Project Description

Summary

The judiciary is faced with enormous case loads. Therefore, alternative dispute resolution mechanisms such as mediation are very welcome. The legal domain of this project is damages disputes, which concerns a substantial number of the court cases. A decision to either go to court or to mediate is ideally based on a well-informed choice. Currently the necessary information to make such a decision is often lacking. One of the aims of this project is to provide litigants with information about the expected outcome of a court proceedings, in legal negotiation literature called a BATNA. This information will be provided through intelligent disclosure of case-law using Semantic Web technology. The problem of finding relevant case-law in order to determine a BATNA can be reduced to the problem of finding closely related documents in a large, semi-structured collection. The paradigm of ontology-based search and navigation is particularly well-suited in cases where the application domain is sufficiently well structured, and where user-queries need substantial amounts of refinement, typically in an interactive dialogue with a system. Members of the proposing team have substantial experience in building such interfaces. The legal domain in general, and damage-case BATNA determination specifically poses a significant challenge beyond the state of the art in ontology-based search interfaces. The project team consist of members of the AI department and the Law faculty of the Vrije Universiteit Amsterdam.

Aim

Both proponents and opponents of mediation agree that a decision to either go to court or to mediate (or negotiate, arbitrate) should be based on a well-informed choice. Currently the necessary information to make such a decision is often lacking. One of the aims of this project is to provide litigants with information about the expected outcome of a court proceedings.

In literature as well as practice of Alternative Dispute Resolution the Harvard method is influential. It is based on work carried out in the setting of the so-called PON: the Project on Negotiation. This Harvard Negotiation Project, currently headed by Robert Mnookin, introduced the concept of principled negotiation, which advocates separating the problem from the people [Fisher and Ury 1981]. Fundamental to the concept of principled negotiation is the notion of Know your best alternative to a negotiated agreement (BATNA). The reason you negotiate with someone is to produce better results than would otherwise occur. If you are unaware of what results you could obtain if the negotiations are unsuccessful, you run the risk of:

  1. Entering into an agreement that you would be better off rejecting; or
  2. Rejecting an agreement you would be better off entering into.

The proposed project aims at facilitating the establishment of a BATNA through intelligent disclosure of case-law. The legal domain we are looking at is damages disputes. Two questions are relevant here. First, damages are compensated only if the other party can be held liable. Whether this is the case depends on a number of factors such as the probability of the occurred event and the nature of the damages. Once a (legal) person can be held liable, the second question is what compensation is reasonable. Both answers are relevant for determining a BATNA in damages disputes.

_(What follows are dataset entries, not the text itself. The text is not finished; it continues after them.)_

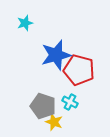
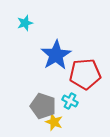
blue star: rotated 16 degrees counterclockwise
red pentagon: moved 6 px right, 4 px down; rotated 20 degrees counterclockwise
cyan cross: moved 1 px up
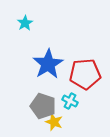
cyan star: rotated 14 degrees counterclockwise
blue star: moved 8 px left, 9 px down
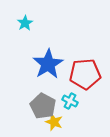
gray pentagon: rotated 10 degrees clockwise
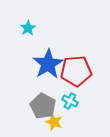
cyan star: moved 3 px right, 5 px down
red pentagon: moved 9 px left, 3 px up
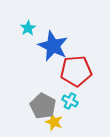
blue star: moved 5 px right, 18 px up; rotated 16 degrees counterclockwise
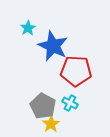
red pentagon: rotated 8 degrees clockwise
cyan cross: moved 2 px down
yellow star: moved 3 px left, 2 px down; rotated 18 degrees clockwise
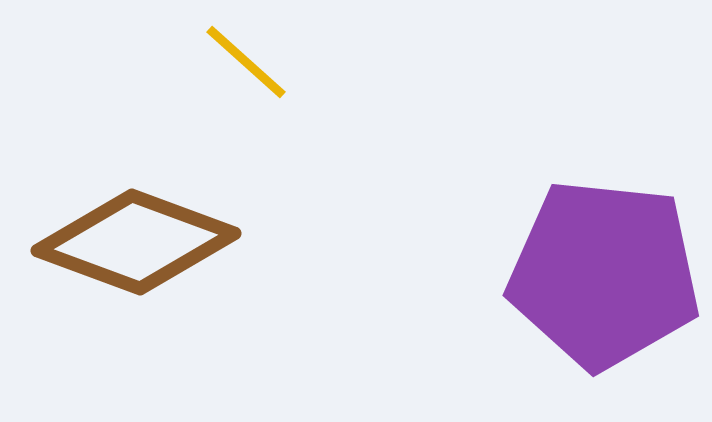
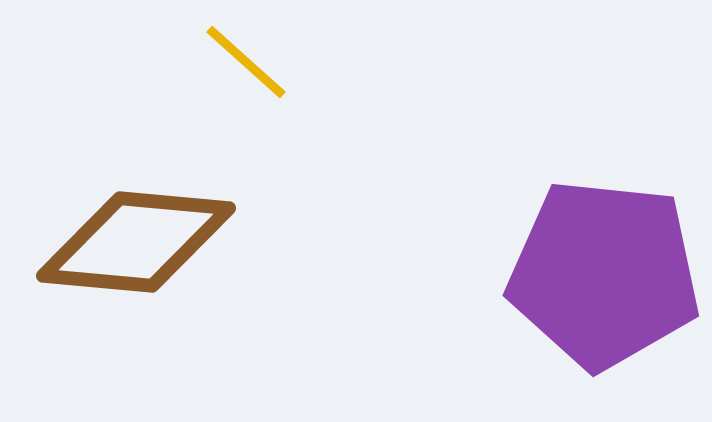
brown diamond: rotated 15 degrees counterclockwise
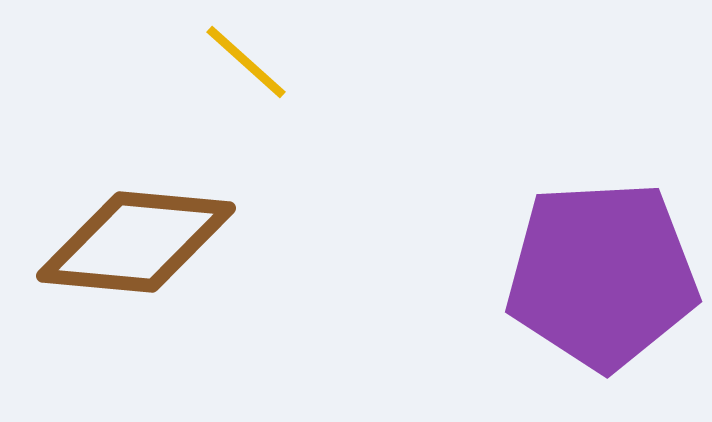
purple pentagon: moved 2 px left, 1 px down; rotated 9 degrees counterclockwise
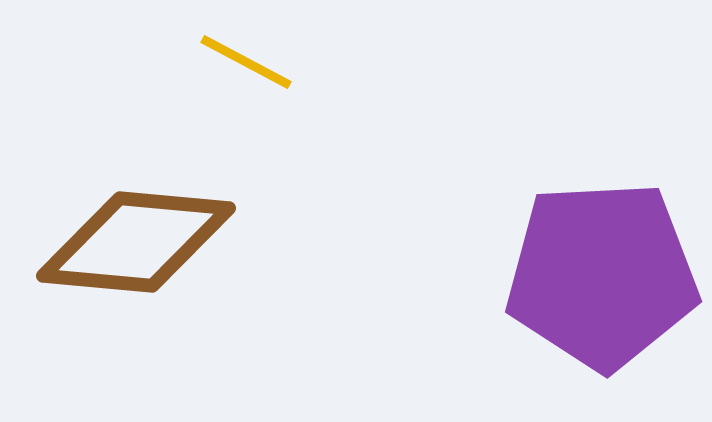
yellow line: rotated 14 degrees counterclockwise
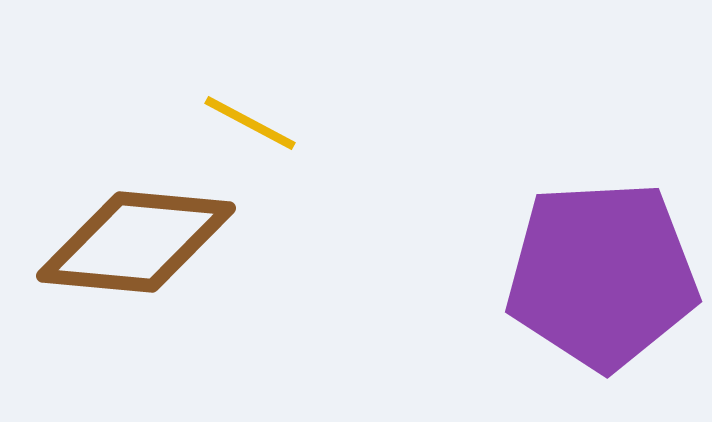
yellow line: moved 4 px right, 61 px down
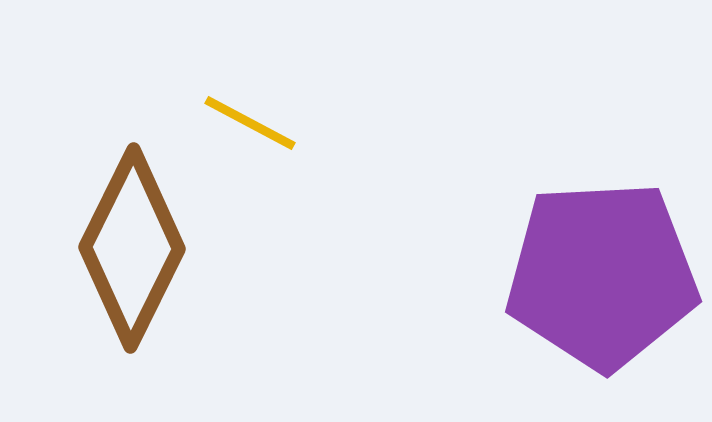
brown diamond: moved 4 px left, 6 px down; rotated 69 degrees counterclockwise
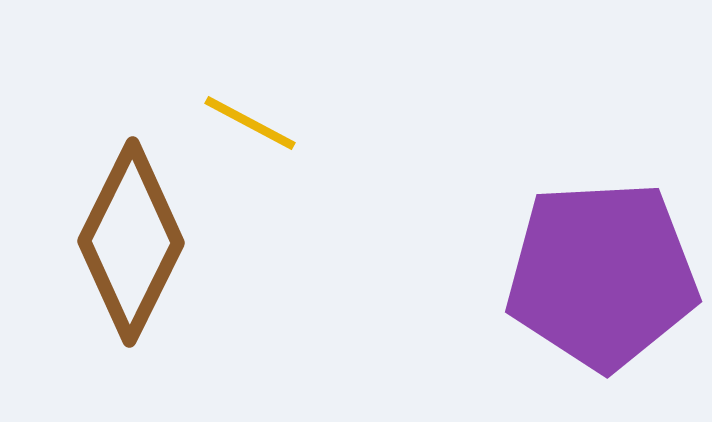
brown diamond: moved 1 px left, 6 px up
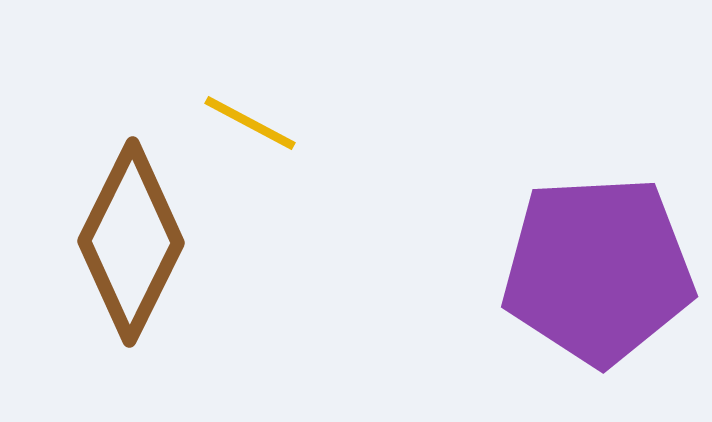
purple pentagon: moved 4 px left, 5 px up
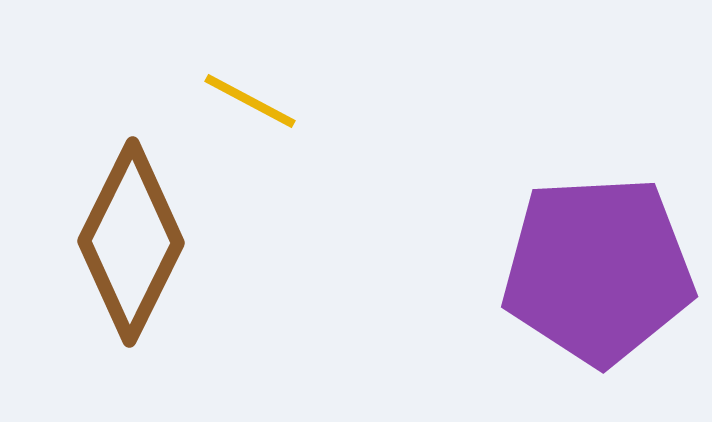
yellow line: moved 22 px up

A BATNA is relevant for parties engaged in a mediation. For them this information helps to decide during mediation whether or not to proceed. Knowing one's BATNA is, however, in particular important for parties on the point of deciding what process to enter into, what dispute resolution process is most effective for them. Lodder & Zeleznikow propose in their forthcoming contribution to the Harvard Negotiation Law Review a 'Three Step Model for Online Dispute Resolution' (ODR). ODR can be defined as any form of dispute resolution in which wholly or partially the internet is designated as the virtual location to solve a dispute. The first step in this model is the determination of a BATNA. Split-Up is a system that shows both litigants what they would be expected to be awarded by a court if their relative claims were accepted. The difficulty with systems like Split-Up is how to obtain the information regarding the BATNA's, and in particular how to keep this information up-to-date. This project delivers software that helps determining one's BATNA on the basis of a regularly updated set of documents, i.e. the relevant case law.

The pubic available site www.rechtspraak.nl has been online since the end of 1999, and has become a valuable source for most practising lawyers as well as academics. Whether a case is published on the site is determined on the basis of a list of criteria. The intranet of the judiciary (Porta Iuris), on the other hand, provides all electronically available cases, and we hope to get access to this document set for this research.

Approach

In Computer Science terms, the problem of finding relevant case-law in order to determine a BATNA can be reduced to the problem of finding closely related documents in a large, semistructured collection. Computer Science has developed a number of techniques for this problem, ranging from "knowledge free" techniques based on shallow text-parsing and statistical analysis to "knowledge intensive" methods, such as ontology-based search and navigation.

The paradigm of ontology-based search and navigation is particularly well-suited in cases where the application domain is sufficiently well structured, and where user-queries need substantial amounts of refinement, typically in an interactive dialogue with a system. The ontology serves multiple purposes for search and navigation in the document set:

  1. To disambiguate search terms;
  2. To semantically narrow or broaden searches when too many or too few results are returned;
  3. To suggest semantically related queries that involve syntactically different terms.

Each of these points contribute to an interactive exploration interface where the classical distinction between searching (starting from a precise query) and browsing (undirected navigation through the document set) disappears.